EXERCISE PROMPT:
Extract every record, exactly as written, and ignore the pictures.

_ _ _

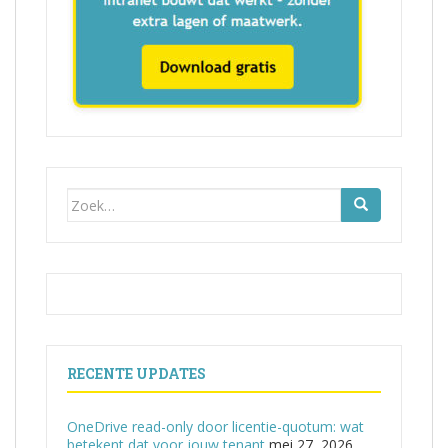
Zoek
naar:
RECENTE UPDATES
OneDrive read-only door licentie-quotum: wat
betekent dat voor jouw tenant
mei 27, 2026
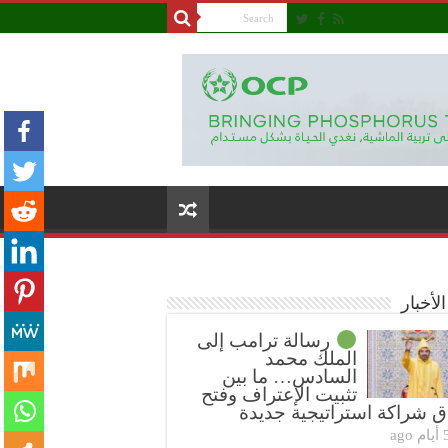
لأخبار
رسالة ترامب إلى
الملك محمد
السادس… ما بين
تثبيت الإعتراف وفتح
ق شراكة استراتيجية جديدة
ام ago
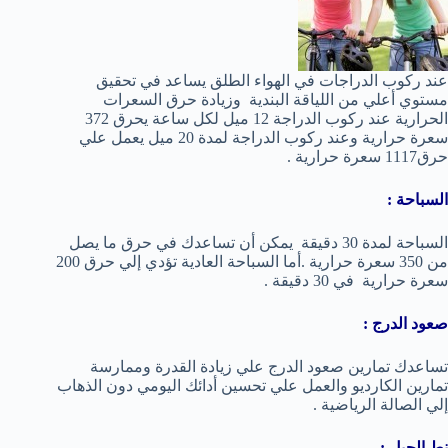
عند ركوب الدراجات في الهواء الطلق يساعد في تحقيق
مستوي أعلي من اللياقة البندية وزيادة حرق السعرات
الحرارية عند ركوب الدراجة 12 ميل لكل ساعة يحرق 372
سعرة حرارية وعند ركوب الدراجة لمدة 20 ميل يعمل علي
حرق1117 سعرة حرارية .
السباحة :
السباحة لمدة 30 دقيقة يمكن أن تساعدك في حرق ما يصل
من 350 سعرة حرارية .أما السباحة العادية تؤدي إلي حرق 200
سعرة حرارية في 30 دقيقة .
صعود الدرج :
تساعدك تمارين صعود الدرج علي زيادة القدرة وممارسة
تمارين الكارديو والعمل علي تحسين أدائك اليومي دون الذهاب
إلي الصالة الرياضية .
نط الحبل :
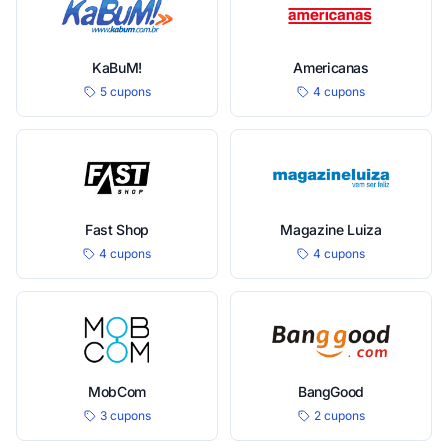
KaBuM!
Americanas
5 cupons
4 cupons
Fast Shop
Magazine Luiza
4 cupons
4 cupons
MobCom
BangGood
3 cupons
2 cupons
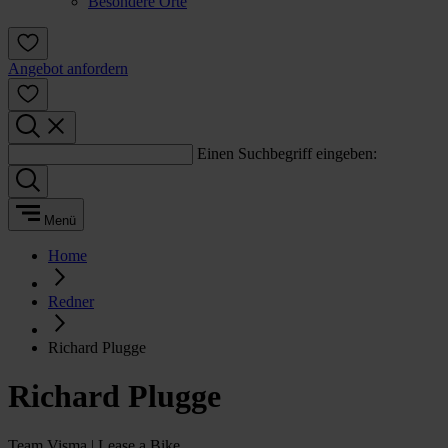
Besondere Orte
Angebot anfordern
Einen Suchbegriff eingeben:
Menü
Home
Redner
Richard Plugge
Richard Plugge
Team Visma | Lease a Bike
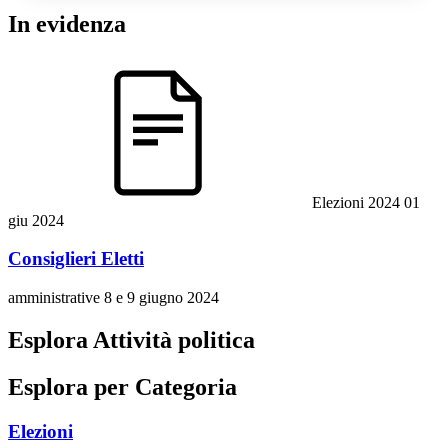
In evidenza
Elezioni 2024
01
giu 2024
Consiglieri Eletti
amministrative 8 e 9 giugno 2024
Esplora Attività politica
Esplora per Categoria
Elezioni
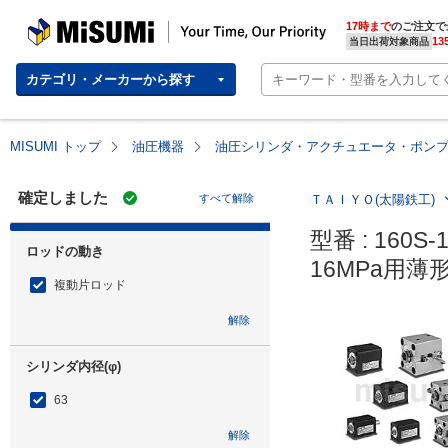
MISUMI | Your Time, Our Priority
17時まで
のご注文で
13
当日出荷対象商品
カテゴリ・メーカーから探す
MISUMI トップ
油圧機器
油圧シリンダ・アクチュエータ・ポン
確定しました
すべて解除
ＴＡＩＹＯ(太陽鉄工)
型番 : 160S-
ロッドの動き
16MPa用薄
複動片ロッド
解除
シリンダ内径(φ)
63
解除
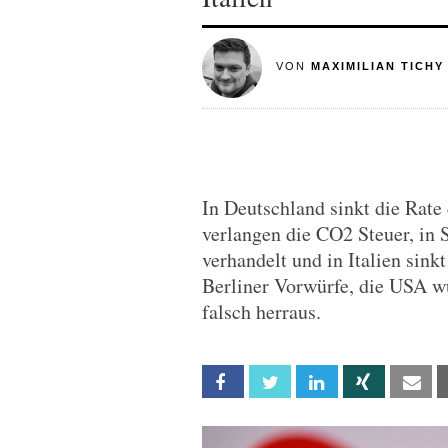
VON
MAXIMILIAN TICHY
In Deutschland sinkt die Rate
verlangen die CO2 Steuer, in
verhandelt und in Italien sink
Berliner Vorwürfe, die USA wür
falsch herraus.
Facebook
Twitter
Linkedin
Xing
Em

_ _ _

EXERCISE ANSWER:
Zoek
naar:
RECENTE UPDATES
OneDrive read-only door licentie-quotum: wat
betekent dat voor jouw tenant
mei 27, 2026
لأخبار
رسالة ترامب إلى
الملك محمد
السادس… ما بين
تثبيت الإعتراف وفتح
ق شراكة استراتيجية جديدة
ام ago
عند ركوب الدراجات في الهواء الطلق يساعد في تحقيق
مستوي أعلي من اللياقة البندية وزيادة حرق السعرات
الحرارية عند ركوب الدراجة 12 ميل لكل ساعة يحرق 372
سعرة حرارية وعند ركوب الدراجة لمدة 20 ميل يعمل علي
حرق1117 سعرة حرارية .
السباحة :
السباحة لمدة 30 دقيقة يمكن أن تساعدك في حرق ما يصل
من 350 سعرة حرارية .أما السباحة العادية تؤدي إلي حرق 200
سعرة حرارية في 30 دقيقة .
صعود الدرج :
تساعدك تمارين صعود الدرج علي زيادة القدرة وممارسة
تمارين الكارديو والعمل علي تحسين أدائك اليومي دون الذهاب
إلي الصالة الرياضية .
نط الحبل :
KaBuM!
Americanas
5 cupons
4 cupons
Fast Shop
Magazine Luiza
4 cupons
4 cupons
MobCom
BangGood
3 cupons
2 cupons
Besondere Orte
Angebot anfordern
Einen Suchbegriff eingeben:
Menü
Home
Redner
Richard Plugge
Richard Plugge
Team Visma | Lease a Bike
In evidenza
Elezioni 2024
01
giu 2024
Consiglieri Eletti
amministrative 8 e 9 giugno 2024
Esplora Attività politica
Esplora per Categoria
Elezioni
MISUMI | Your Time, Our Priority
17時まで
のご注文で
13
当日出荷対象商品
カテゴリ・メーカーから探す
MISUMI トップ
油圧機器
油圧シリンダ・アクチュエータ・ポン
確定しました
すべて解除
ＴＡＩＹＯ(太陽鉄工)
型番 : 160S-
ロッドの動き
16MPa用薄
複動片ロッド
解除
シリンダ内径(φ)
63
解除
VON
MAXIMILIAN TICHY
In Deutschland sinkt die Rate
verlangen die CO2 Steuer, in
verhandelt und in Italien sink
Berliner Vorwürfe, die USA wür
falsch herraus.
Facebook
Twitter
Linkedin
Xing
Em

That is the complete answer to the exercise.